Steel Mills
Service Center Intake, Shipments and Inventory through February 2017
Written by Peter Wright
March 22, 2017
February service center shipments were almost exactly normal on a month/month basis though there were some bright spots. Daily shipments decreased by 0.6 percent from January. Since 2009 on average, February has decreased by 0.8 percent. Carbon steel shipments were 148,900 tons per day. The number of shipping days decreased from 21 to 20.
Intake and Shipments
In February total carbon steel intake at 151,900 tons/day (t/d) was 3,000 tons more than shipments. This was the third month of intake surplus after three months of deficit. The deficit averaged 13,100 tons in the three months through November. Total sheet products had an intake deficit of 500 t/d in February.
Total service center t/d carbon steel shipments decreased from 151,500 tons in January to 148,900 in February. MSCI data is quite seasonal and we need to get past that before commenting in detail on current results.
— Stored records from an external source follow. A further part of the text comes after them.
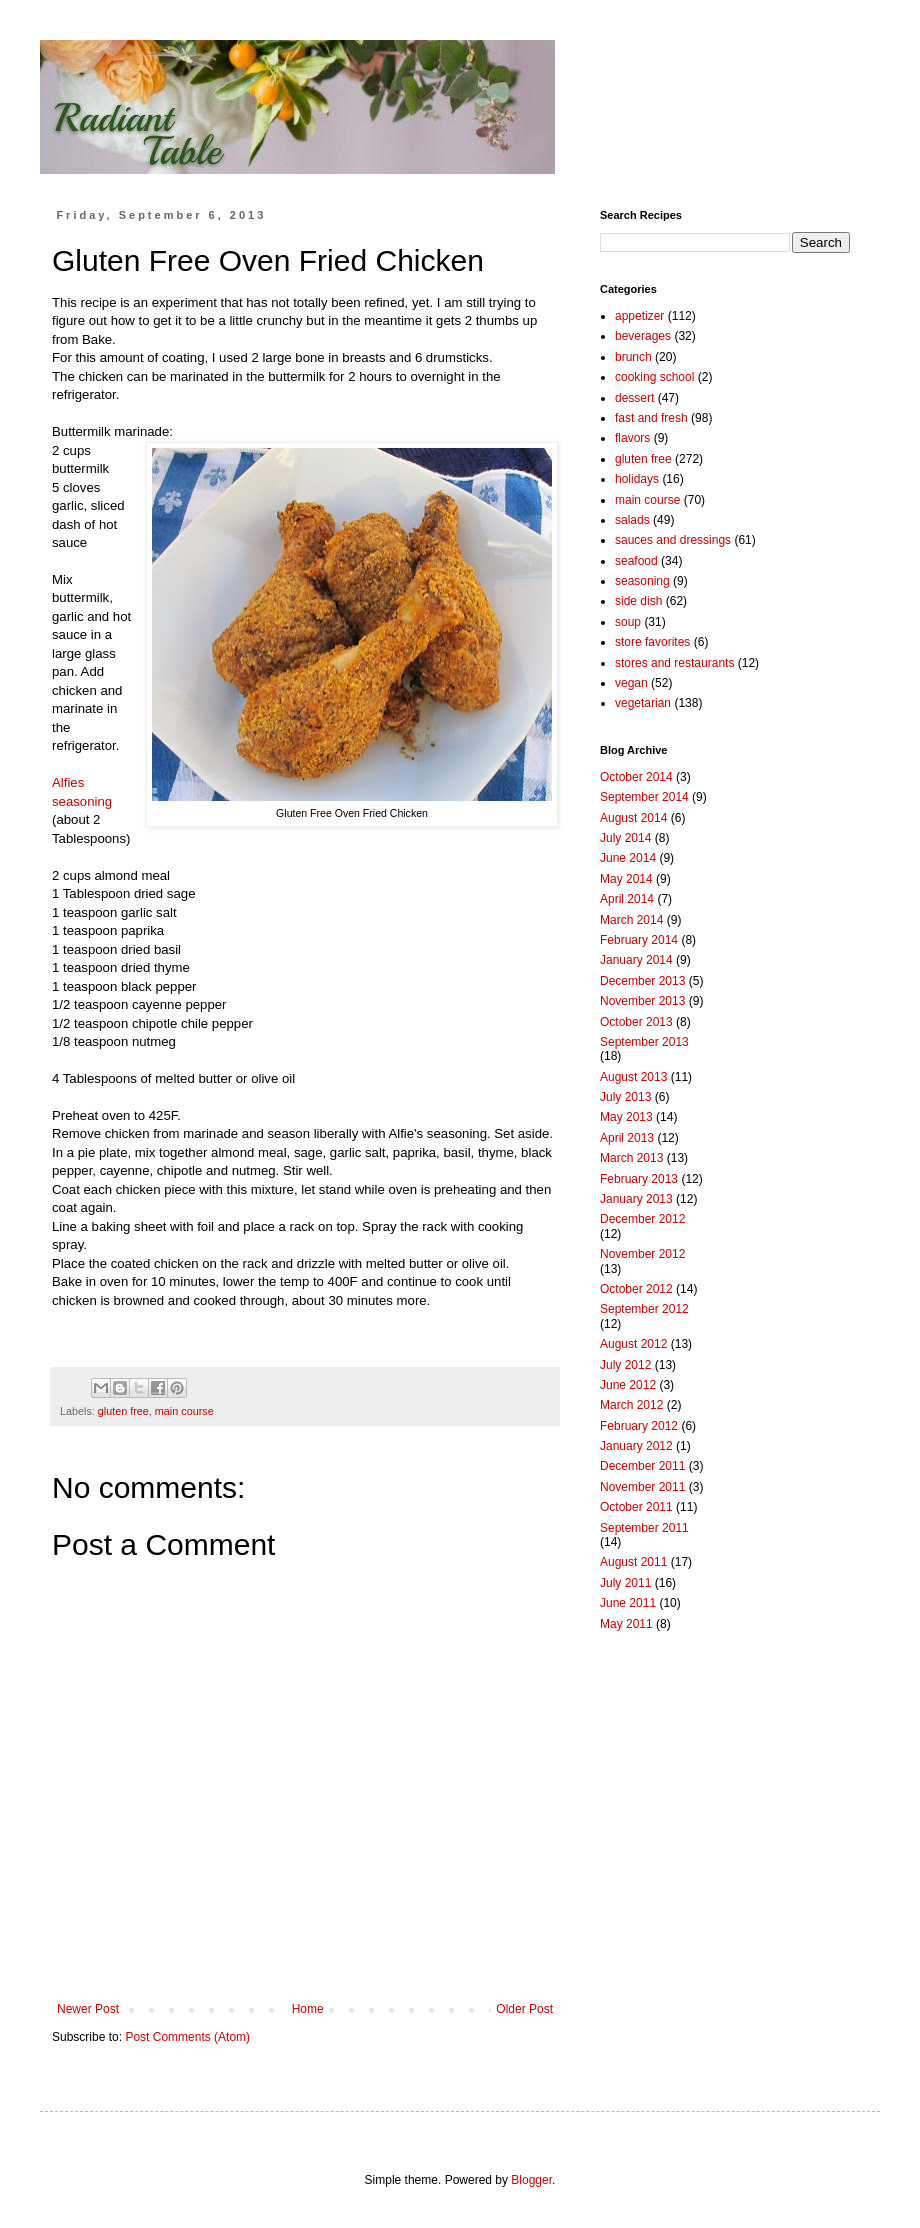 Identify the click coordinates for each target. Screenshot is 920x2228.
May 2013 (626, 1117)
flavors (632, 438)
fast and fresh (651, 418)
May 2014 (626, 879)
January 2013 (636, 1199)
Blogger (531, 2180)
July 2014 (625, 838)
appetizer (639, 316)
Figure 1 demonstrates this seasonality and why comparing a month’s performance with the previous month is usually misleading.
Last month we were concerned that the excellent shipment result for January might have stolen from February. It didn’t. In the SMU analysis we always consider year over year changes to eliminate seasonality, our intention is to provide an undistorted view of market direction.
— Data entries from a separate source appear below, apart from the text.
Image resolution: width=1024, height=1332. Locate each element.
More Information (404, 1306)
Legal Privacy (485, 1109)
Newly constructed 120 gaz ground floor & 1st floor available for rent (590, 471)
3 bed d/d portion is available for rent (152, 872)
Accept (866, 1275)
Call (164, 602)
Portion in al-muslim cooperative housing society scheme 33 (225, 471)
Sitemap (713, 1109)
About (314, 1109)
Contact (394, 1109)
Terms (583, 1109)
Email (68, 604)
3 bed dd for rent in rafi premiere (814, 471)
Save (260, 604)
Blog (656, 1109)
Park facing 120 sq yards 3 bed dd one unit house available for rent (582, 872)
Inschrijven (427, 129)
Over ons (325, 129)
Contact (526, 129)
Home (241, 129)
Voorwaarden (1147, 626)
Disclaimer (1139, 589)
Table 1 shows the performance by product in February compared to the same month last year and also with the average t/d shipments for this and the two previous months of February.
We then calculate the percent change between February 2017 and February 2016 and with the most recent 3 year February average. February this year was up by 3.0 percent from February 2016 but was still down by 1.3 percent from the three year February average. The fact that the single month y/y growth comparison is better than the three year comparison suggests that momentum is positive. Shipments of all products except carbon pipe and tube were up from February last year and shipments of all products were down compared to the 3 year average. Figure 2 shows the long term trend of daily carbon steel shipments since 2000 as three month moving averages (in our opinion the quickest way to size up the market is the brown bars in Figures 2, 3, 4 and 5 which show the percentage y/y change in shipments.)
In January on a 3MMA basis there was positive y/y growth of 0.07 percent which improved to 1.68 percent in February. These were the first positive y/y result since February 2015.
Figure 3 shows monthly long product shipments from service centers as a 3MMA with y/y change.
Growth was positive 2.9 percent y/y in February which was the first positive result in two years and followed a 2.3 percent contraction in January. Sheet and plate have performed very differently in the last two years. Sheet and plate products both had a good post-recession recovery. Both had some contraction in 2013 and growth in 2014 but since early 2015 they have diverged dramatically with plate performing much worse than sheet. Figures 4 and 5 show the 3MMA of t/d shipments and the y/y growth for sheet and plate respectively.
In 2006 and 2007, the mills and service centers were operating at maximum capacity, Figure 6 takes the shipments by product since that time frame and indexes them to the average for 2006 and 2007 in order to measure the extent to which service center shipments of each product have recovered.
Each year all products experience the December collapse and January pick up. The total of carbon steel products is now at 70.1 percent of the shipping rate that existed in 2006 and 2007, with structurals and bar at 50.7 percent and 54.7 percent respectively. Sheet is at 80.3 percent, plate at 69.0 percent and tubulars at 65.0 percent.
Inventories
February closed with months on hand (MoH) of 2.31 for all carbon steel products, which was down from 2.76 at the end of December and up from 2.15 at the end of January. Structurals, bar sized shapes and carbon plate had an increase in MoH year over year. Sheet products and tubulars decreased. Figure 7 shows the MoH by product monthly since February 2009.
All products had a surge in months on hand in July 2016 driven not by an inventory volume increase but by a decrease in monthly shipments as a result of a small number of shipping days. Figure 8 shows both the month end inventory and months on hand since February 2008 for total sheet products. Total inventory tonnage of sheet products has been in decline for over a year.
SMU Comment: In Figures 2, 3, 4 and 5, the white lines show t/d shipments. There was a decline in shipments for total carbon steel products since mid 2014 but the y/y decline halted in January and February this year. Figure 10 shows the total supply to the market of long and flat products based on AISI shipment and import data through January which is the latest data available.
Total supply of long products is much better than the MSCI report of service center shipments with a volume almost double the recessionary low point. Total supply of flat rolled products peaked in October 2014, declined through November 2015, recovered through August 2016 then was flat for the remainder of 2016 and recovered in January 2017. For flat rolled the MSCI and AISI data have been in reasonable agreement with one another.
The SMU data base contains many more product specific charts than can be shown in this brief review. For each product we have ten year charts for shipments, intake, inventory tonnage and months on hand. Some readers have requested these extra charts for a particular product and others are welcome to do so.